Bache et Morin hochaient la tête, sans répondre. Eux deux professaient l’horreur de l’anarchie. Morin, oubliant que son premier maître, Proudhon, avait lancé le mot, presque la chose, ne se souvenait que de son dieu Auguste Comte, pour s’enfermer avec lui dans le bel ordre hiérarchique des sciences, prêt à se résigner au bon tyran, jusqu’au jour où le peuple, instruit et pacifié, serait digne du bonheur. Et, quant à Bache, le vieil humanitaire mystique était en lui profondément blessé par la sécheresse individualiste de la théorie libertaire : il haussait doucement les épaules, il disait que toute solution se trouvait dans Fourier, qui avait à jamais réalisé l’avenir, en décrétant l’alliance du talent, du travail et du capital. Mais l’un et l’autre, pourtant, mécontents de la république bourgeoise, si lente aux réformes, trouvant que leurs idées étaient bafouées et que tout allait de mal en pis, consentaient à se fâcher sur la façon dont les partis adverses s’efforçaient d’utiliser Salvat, pour se maintenir au pouvoir ou pour le conquérir.
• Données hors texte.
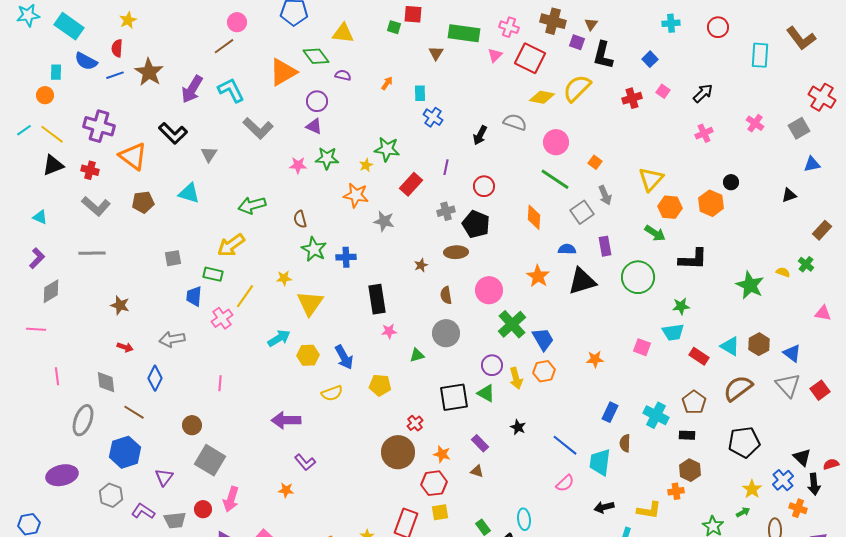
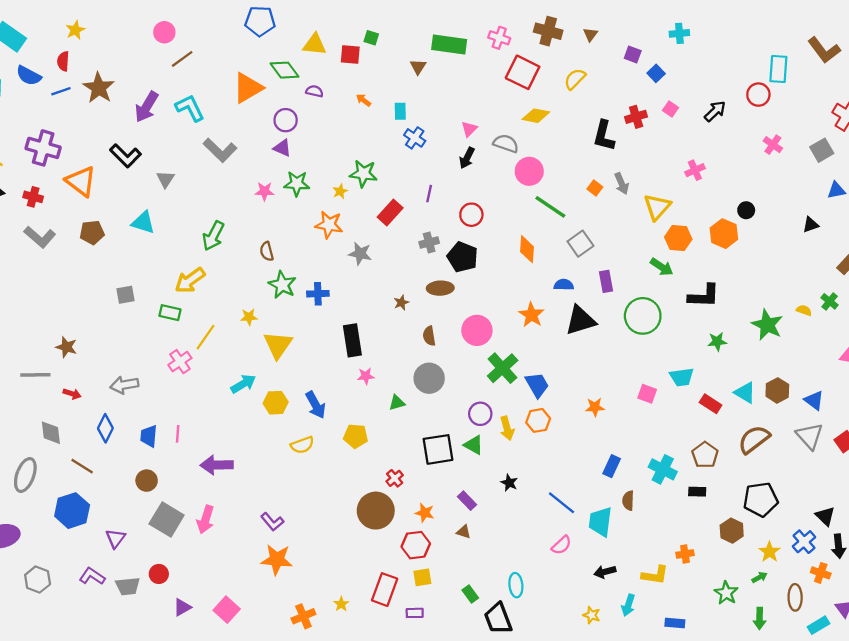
red square: (413, 14) -> (350, 55), moved
pink circle: (237, 22) -> (164, 32), moved
red circle: (718, 27) -> (758, 95), moved
purple square: (577, 42) -> (633, 55), moved
pink triangle: (495, 55) -> (469, 129), moved
black L-shape: (603, 55) -> (604, 136), moved
orange arrow: (387, 83) -> (363, 100), turned -88
yellow semicircle: (577, 88) -> (575, 79), moved, size x0.7
pink cross: (704, 133) -> (695, 170), moved
pink circle: (556, 142) -> (529, 171), moved
gray arrow: (605, 195) -> (622, 184), moved
green arrow: (252, 205) -> (213, 236), turned -48
gray line: (92, 253) -> (35, 375), moved
blue trapezoid: (194, 296) -> (149, 436), moved
green star: (681, 306) -> (717, 342), moved
purple arrow: (286, 420) -> (217, 465), moved
brown hexagon: (690, 470) -> (732, 531), moved
orange star: (286, 490) -> (277, 560), moved, size x1.8
gray hexagon: (111, 495) -> (38, 580), moved
pink arrow: (231, 499) -> (206, 519), moved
— Quand on songe, dit Bache, que leur crise ministérielle dure depuis trois semaines bientôt ! Tous les appétits s’y montrent à nu, c’est un spectacle écœurant… Avez-vous lu, ce matin, dans les journaux, que le président a dû prendre de nouveau le parti d’appeler Vignon à l’Élysée ?

— Oh ! les journaux, murmura Morin de son air las, je ne les lis plus… À quoi bon ? ils sont si mal faits, et ils mentent tous.